Let $X_1, \ldots , X_n$ be independent and identically distributed random variables. Calculate: $$E\left[ \frac{x_1 + \cdots + x_k}{x_1 + \cdots + x_n} \right]$$
I was wondering if I went about this the right way. $$E \left[ \frac{x_1 + \cdots + x_k}{x_1 + \cdots + x_n} \right]$$ $$= \frac{E[x_1 + \cdots + x_k]}{E[x_1 + \cdots + x_n]}, \text{ since each is i.i.d } \implies $$ $$\frac{\mu_1 + \cdots + \mu_k}{\mu_1 + \cdots + \mu_n}$$ $$= \frac{k\mu}{n\mu} = \frac{k}{n}$$ $$= 0 \text{ if $k = n$ and }\frac{k}{n} \text{ if n > k}$$
It is unfortunately not true that $E[X/Y]=E[X]/E[Y]$ even if $X$ and $Y$ are independent.

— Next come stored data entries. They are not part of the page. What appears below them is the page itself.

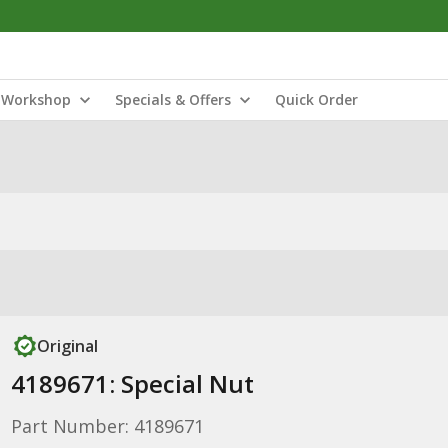
Workshop
Specials & Offers
Quick Order
Original
4189671: Special Nut
Part Number: 4189671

However, we can show that $$\tag{*} \mathbb E\left[\frac{X_j}{X_1+\dots+X_n}\right]=\mathbb E\left[\frac{X_1}{X_1+\dots+X_n}\right]=a. $$ (this is due to the fact that $(X_1,\dots,X_n)$ and $(X_{\sigma(1)},\dots,X_{\sigma(n)})$, where $\sigma$ is a permutation, have the same law and $\sum_{i=1}^nX_{\sigma(i)}= \sum_{i=1}^nX_i$.
Also, note that $na=1$, by summing over $j$ in (*).